Your answer should hold only the lines from the start of the data below through the line with "Сопутствующие товары", copied exactly, with pictures left out.
__________
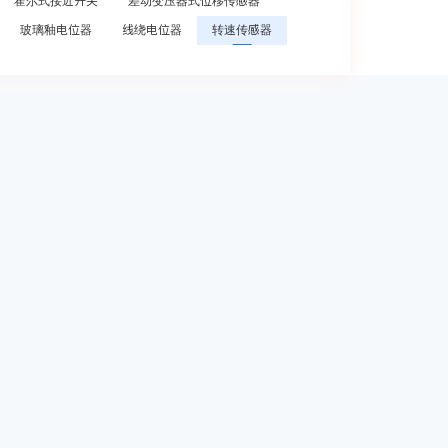
霍尔式接近开关
差动变压器式位移传感器
玻璃釉电位器
线绕电位器
转速传感器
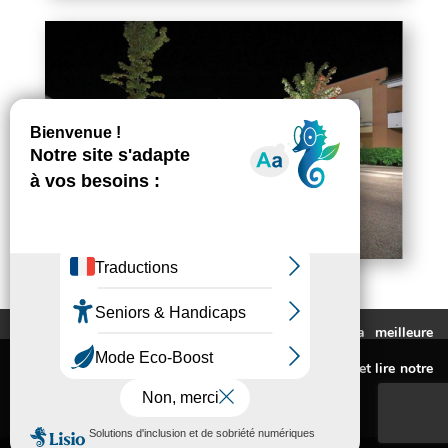
Ce site utilise des cookies pour vous fournir la meilleure
expérience de navigation possible.
Mentions légales
Pour connaitre les cookies utilisés ou les désactiver et lire notre
Politique de confidentialité
politique de confidentialité,
cliquez-ici
.
Accessibilité : non conforme
© Conception Agence CosiWeb
Accepter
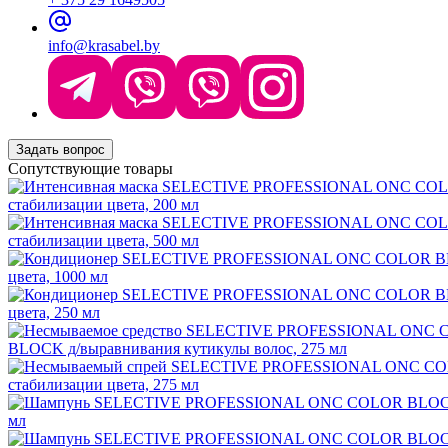
info@krasabel.by
Задать вопрос
Сопутствующие товары
стабилизации цвета, 200 мл
стабилизации цвета, 500 мл
цвета, 1000 мл
цвета, 250 мл
BLOCK д/выравнивания кутикулы волос, 275 мл
стабилизации цвета, 275 мл
мл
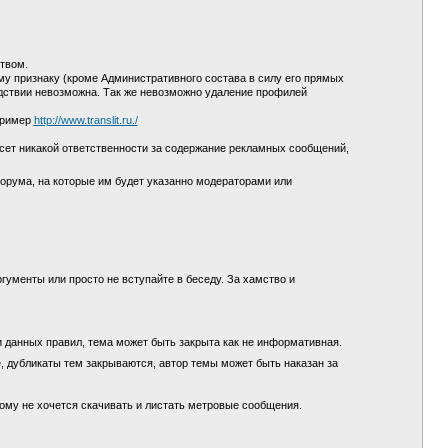
ством.
у признаку (кроме Административного состава в силу его прямых
едствии невозможна. Так же невозможно удаление профилей
пример
http://www.translit.ru./
сет никакой ответственности за содержание рекламных сообщений,
орума, на которые им будет указанно модераторами или
гументы или просто не вступайте в беседу. За хамство и
и данных правил, тема может быть закрыта как не информативная.
, дубликаты тем закрываются, автор темы может быть наказан за
кому не хочется скачивать и листать метровые сообщения.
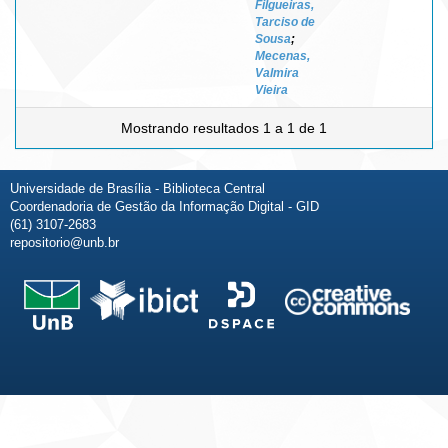
Filgueiras,
Tarciso de
Sousa
;
Mecenas,
Valmira
Vieira
Mostrando resultados 1 a 1 de 1
Universidade de Brasília - Biblioteca Central
Coordenadoria de Gestão da Informação Digital - GID
(61) 3107-2683
repositorio@unb.br
Fale conosco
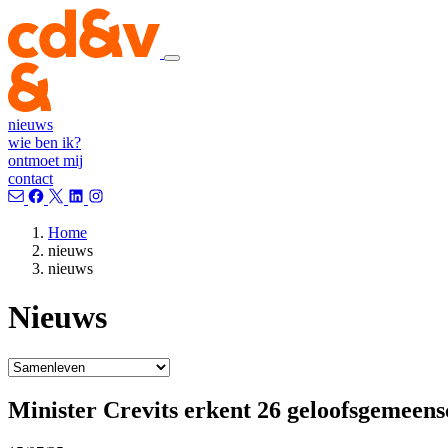
nieuws
wie ben ik?
ontmoet mij
contact
Home
nieuws
nieuws
Nieuws
Minister Crevits erkent 26 geloofsgemeen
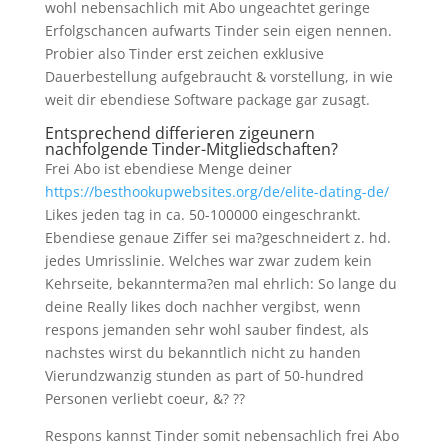
wohl nebensachlich mit Abo ungeachtet geringe
Erfolgschancen aufwarts Tinder sein eigen nennen.
Probier also Tinder erst zeichen exklusive
Dauerbestellung aufgebraucht & vorstellung, in wie
weit dir ebendiese Software package gar zusagt.
Entsprechend differieren zigeunern
nachfolgende Tinder-Mitgliedschaften?
Frei Abo ist ebendiese Menge deiner
https://besthookupwebsites.org/de/elite-dating-de/
Likes jeden tag in ca. 50-100000 eingeschrankt.
Ebendiese genaue Ziffer sei ma?geschneidert z. hd.
jedes Umrisslinie. Welches war zwar zudem kein
Kehrseite, bekannterma?en mal ehrlich: So lange du
deine Really likes doch nachher vergibst, wenn
respons jemanden sehr wohl sauber findest, als
nachstes wirst du bekanntlich nicht zu handen
Vierundzwanzig stunden as part of 50-hundred
Personen verliebt coeur, &? ??
Respons kannst Tinder somit nebensachlich frei Abo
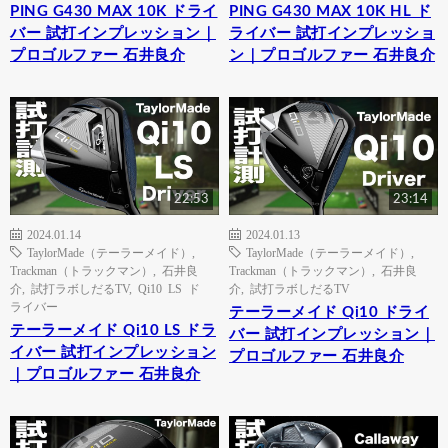
PING G430 MAX 10K ドライ
PING G430 MAX 10K HL ド
バー 試打インプレッション｜
ライバー 試打インプレッショ
プロゴルファー 石井良介
ン｜プロゴルファー 石井良介
22:53
23:14
2024.01.14
2024.01.13
TaylorMade（テーラーメイド）
,
TaylorMade（テーラーメイド）
,
Trackman（トラックマン）
,
石井良
Trackman（トラックマン）
,
石井良
介
,
試打ラボしだるTV
,
Qi10 LS ド
介
,
試打ラボしだるTV
ライバー
テーラーメイド Qi10 ドライ
テーラーメイド Qi10 LS ドラ
バー 試打インプレッション｜
イバー 試打インプレッション
プロゴルファー 石井良介
｜プロゴルファー 石井良介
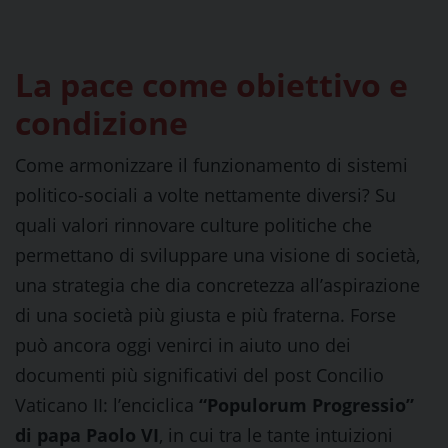
La pace come obiettivo e
condizione
Come armonizzare il funzionamento di sistemi
politico-sociali a volte nettamente diversi? Su
quali valori rinnovare culture politiche che
permettano di sviluppare una visione di società,
una strategia che dia concretezza all’aspirazione
di una società più giusta e più fraterna. Forse
può ancora oggi venirci in aiuto uno dei
documenti più significativi del post Concilio
Vaticano II: l’enciclica
“Populorum Progressio”
di papa Paolo VI
, in cui tra le tante intuizioni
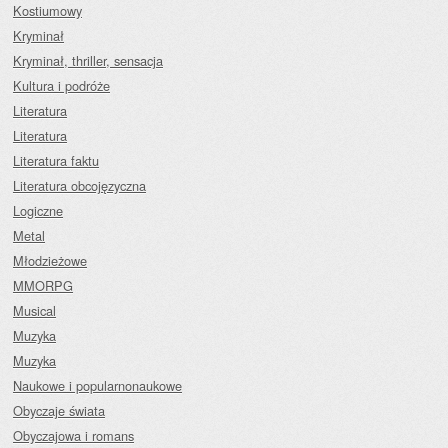
Kostiumowy
Kryminał
Kryminał, thriller, sensacja
Kultura i podróże
Literatura
Literatura
Literatura faktu
Literatura obcojęzyczna
Logiczne
Metal
Młodzieżowe
MMORPG
Musical
Muzyka
Muzyka
Naukowe i popularnonaukowe
Obyczaje świata
Obyczajowa i romans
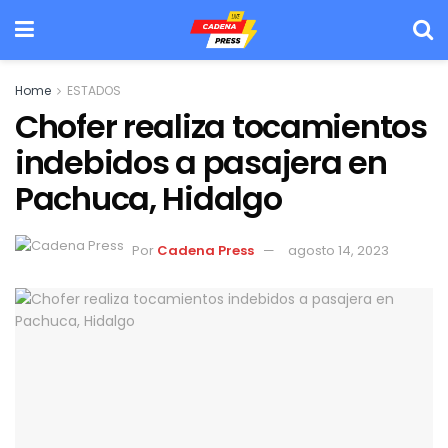
Home
ESTADOS
Chofer realiza tocamientos
indebidos a pasajera en
Pachuca, Hidalgo
Por
Cadena Press
agosto 14, 2023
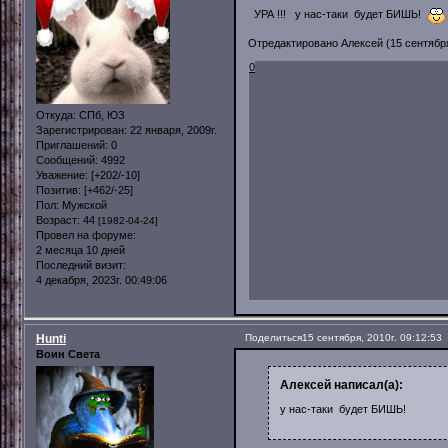
УРА !!! у нас-таки будет БИШЬ!
Отредактировано Алексей (15 сентября,
0
Откуда:
СПб, ЮЗ
Зарегистрирован
: 22 января, 2009г.
Приглашений:
0
Сообщений:
4992
Уважение:
[+202/-10]
Позитив:
[+462/-25]
Пол:
Мужской
Возраст:
44
[1982-04-24]
Провел на форуме:
2 месяца 10 дней
Последний визит:
4 декабря, 2023г. 00:49:06
Hunti
Поделиться
15 сентября, 2010г. 09:12:53
Воин Света
Алексей написал(а):
у нас-таки будет БИШЬ!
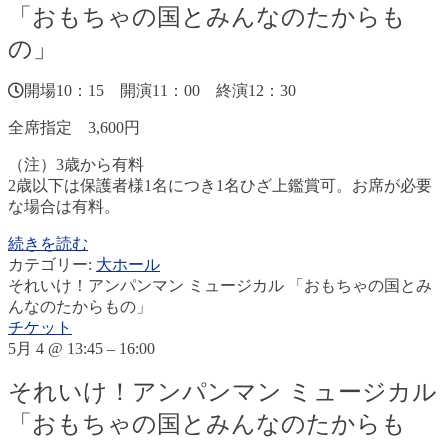
「おもちゃの国とみんなのたからも
の」
開場10：15 開演11：00 終演12：30
全席指定 3,600円
（注）3歳から有料
2歳以下は保護者様1名につき1名ひざ上鑑賞可。お席が必要
な場合は有料。
続きを読む
カテゴリー:
大ホール
それいけ！アンパンマン ミュージカル 「おもちゃの国とみ
んなのたからもの」
チケット
5月 4 @ 13:45 – 16:00
それいけ！アンパンマン ミュージカル
「おもちゃの国とみんなのたからも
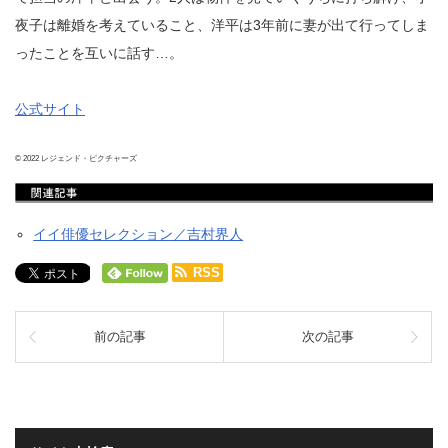
夜⼦は離婚を考えていること、洋平は3年前に妻が出て行ってしま
ったことを互いに話す…。
公式サイト
© 2022 レジェンド・ピクチャーズ
イイ俳優セレクション／吉村界⼈
RSS
前の記事
次の記事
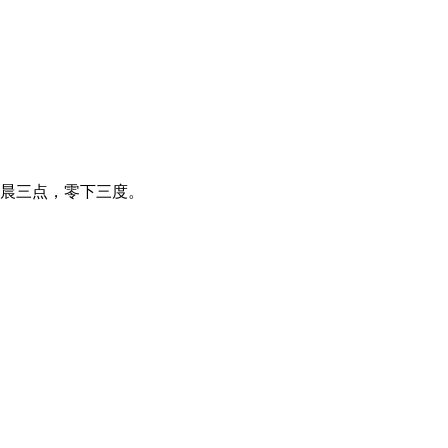
晨三点，零下三度。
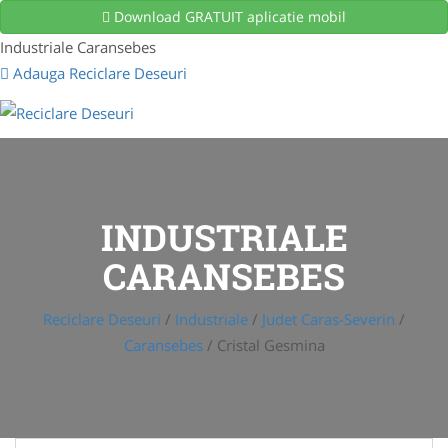
Download GRATUIT aplicatie mobil
Industriale Caransebes
Adauga Reciclare Deseuri
INDUSTRIALE
CARANSEBES
Reciclare Deseuri
/
Industriale
/
Judet Caras-Severin
/
Caransebes
/
Cristal Gesmina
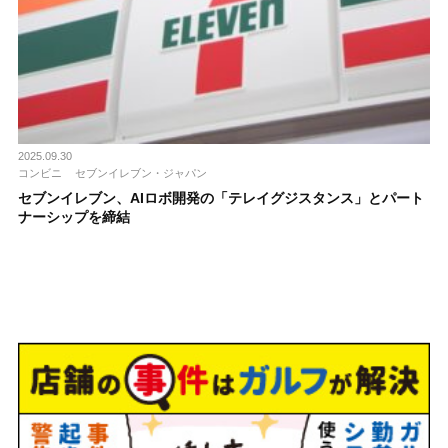
2025.09.30
コンビニ
セブンイレブン・ジャパン
セブンイレブン、AIロボ開発の「テレイグジスタンス」とパート
ナーシップを締結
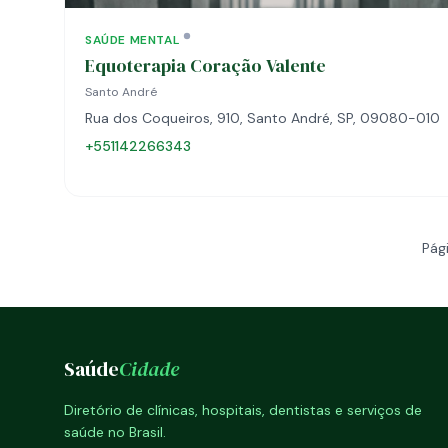
SAÚDE MENTAL
Equoterapia Coração Valente
Santo André
Rua dos Coqueiros, 910, Santo André, SP, 09080-010
+551142266343
Pági
Saúde
Cidade
Diretório de clínicas, hospitais, dentistas e serviços de
saúde no Brasil.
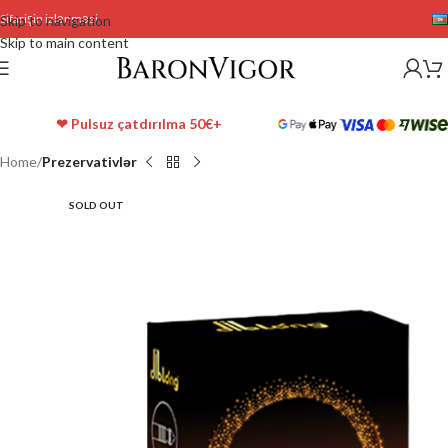
Sifarişin izlənməsi
Skip to navigation
Skip to main content
❤ Pulsuz çatdırılma 50€+
Home
Prezervativlər
SOLD OUT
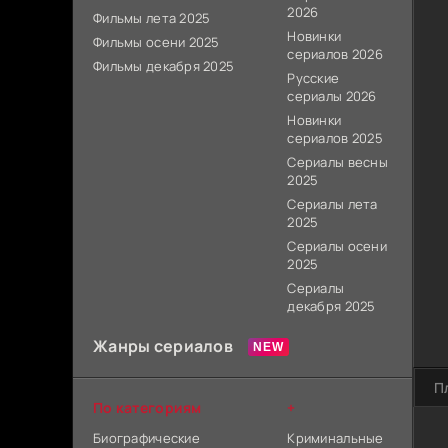
2026
Фильмы лета 2025
Новинки
Фильмы осени 2025
сериалов 2026
Фильмы декабря 2025
Русские
сериалы 2026
Новинки
сериалов 2025
Сериалы весны
2025
Сериалы лета
2025
Сериалы осени
2025
Сериалы
декабря 2025
Жанры сериалов
П
По категориям
+
Биографические
Криминальные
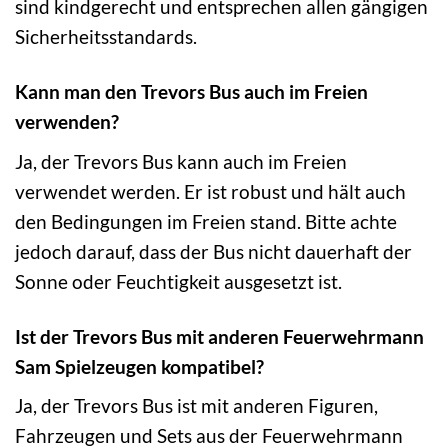
sind kindgerecht und entsprechen allen gängigen
Sicherheitsstandards.
Kann man den Trevors Bus auch im Freien
verwenden?
Ja, der Trevors Bus kann auch im Freien
verwendet werden. Er ist robust und hält auch
den Bedingungen im Freien stand. Bitte achte
jedoch darauf, dass der Bus nicht dauerhaft der
Sonne oder Feuchtigkeit ausgesetzt ist.
Ist der Trevors Bus mit anderen Feuerwehrmann
Sam Spielzeugen kompatibel?
Ja, der Trevors Bus ist mit anderen Figuren,
Fahrzeugen und Sets aus der Feuerwehrmann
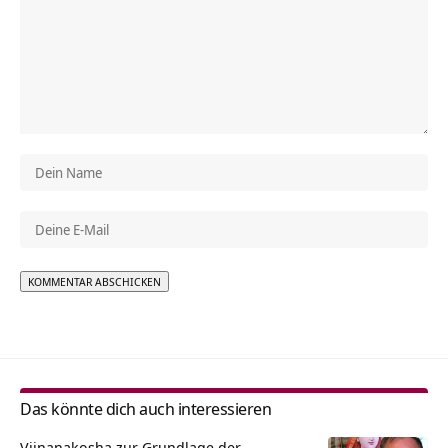
Alternative:
Das könnte dich auch interessieren
Vijnanakosha zur Grundlage der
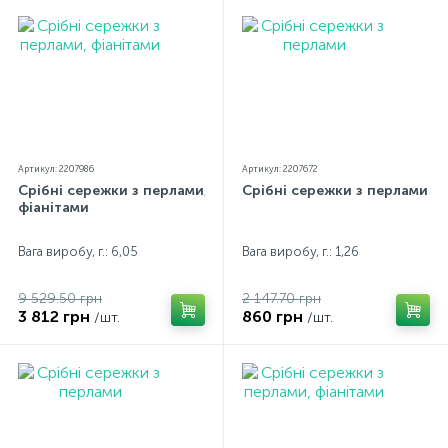
відрізнятися від реальних через особливості передачі
кольорів екраном
Артикул: 2207986
Артикул: 2207672
Срібні сережки з перлами,
Срібні сережки з перлами
фіанітами
Вага виробу, г.: 6,05
Вага виробу, г.: 1,26
9 529.50 грн
2 147.70 грн
3 812 грн
860 грн
/шт.
/шт.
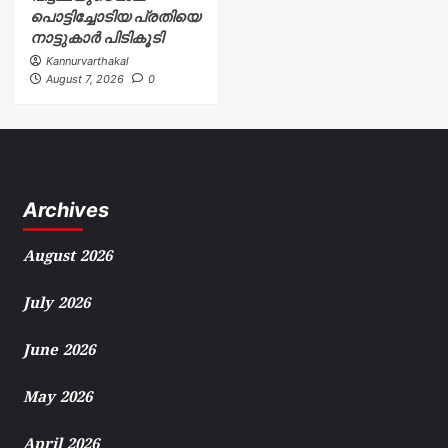
പൊട്ടിച്ചോടിയ പ്രതിയെ
നാട്ടുകാർ പിടികൂടി
Kannurvarthakal
August 7, 2026
0
Archives
August 2026
July 2026
June 2026
May 2026
April 2026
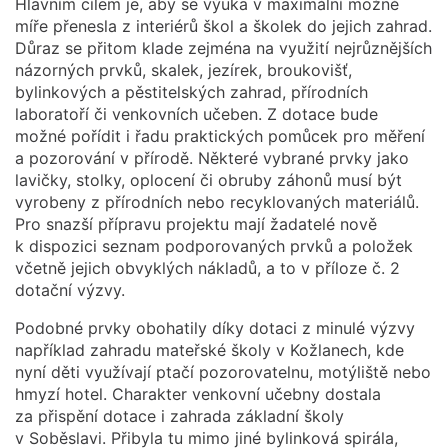
Hlavním cílem je, aby se výuka v maximální možné
míře přenesla z interiérů škol a školek do jejich zahrad.
Důraz se přitom klade zejména na využití nejrůznějších
názorných prvků, skalek, jezírek, broukovišť,
bylinkových a pěstitelských zahrad, přírodních
laboratoří či venkovních učeben. Z dotace bude
možné pořídit i řadu praktických pomůcek pro měření
a pozorování v přírodě. Některé vybrané prvky jako
lavičky, stolky, oplocení či obruby záhonů musí být
vyrobeny z přírodních nebo recyklovaných materiálů.
Pro snazší přípravu projektu mají žadatelé nově
k dispozici seznam podporovaných prvků a položek
včetně jejich obvyklých nákladů, a to v příloze č. 2
dotační výzvy.
Podobné prvky obohatily díky dotaci z minulé výzvy
například zahradu mateřské školy v Kožlanech, kde
nyní děti využívají ptačí pozorovatelnu, motýliště nebo
hmyzí hotel. Charakter venkovní učebny dostala
za přispění dotace i zahrada základní školy
v Soběslavi. Přibyla tu mimo jiné bylinková spirála,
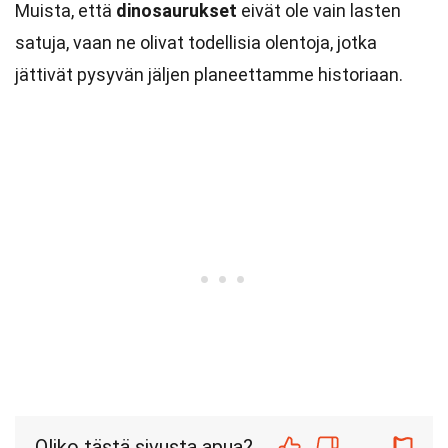
Muista, että
dinosaurukset
eivät ole vain lasten
satuja, vaan ne olivat todellisia olentoja, jotka
jättivät pysyvän jäljen planeettamme historiaan.
Oliko tästä sivusta apua?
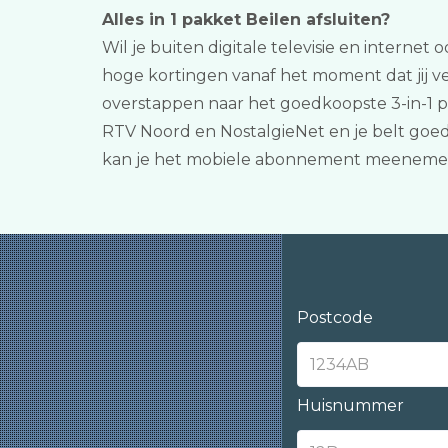
Alles in 1 pakket Beilen afsluiten?
Wil je buiten digitale televisie en internet
hoge kortingen vanaf het moment dat jij ver
overstappen naar het goedkoopste 3-in-1 p
RTV Noord en NostalgieNet en je belt goed
kan je het mobiele abonnement meenemen.
Postcode
Huisnummer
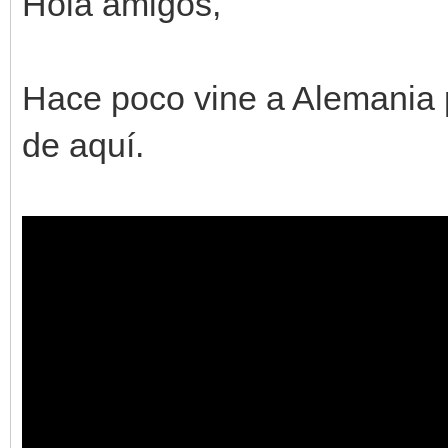
Hola amigos,
Hace poco vine a Alemania p
de aquí.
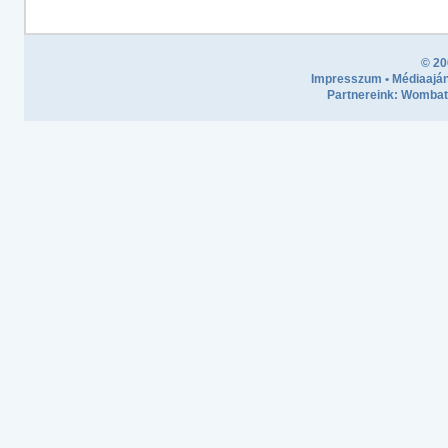
© 20
Impresszum
•
Médiaaján
Partnereink:
Wombath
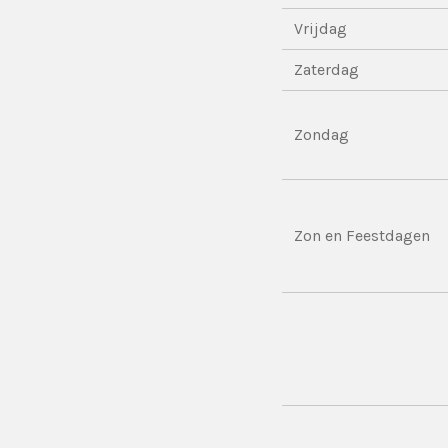
Vrijdag
Zaterdag
Zondag
Zon en Feestdagen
__________
### Answer for this exercise
霍尔式接近开关
差动变压器式位移传感器
玻璃釉电位器
线绕电位器
转速传感器
Ce site utilise des cookies pour vous fournir la meilleure
expérience de navigation possible.
Mentions légales
Pour connaitre les cookies utilisés ou les désactiver et lire notre
Politique de confidentialité
politique de confidentialité,
cliquez-ici
.
Accessibilité : non conforme
© Conception Agence CosiWeb
Accepter
info@krasabel.by
Задать вопрос
Сопутствующие товары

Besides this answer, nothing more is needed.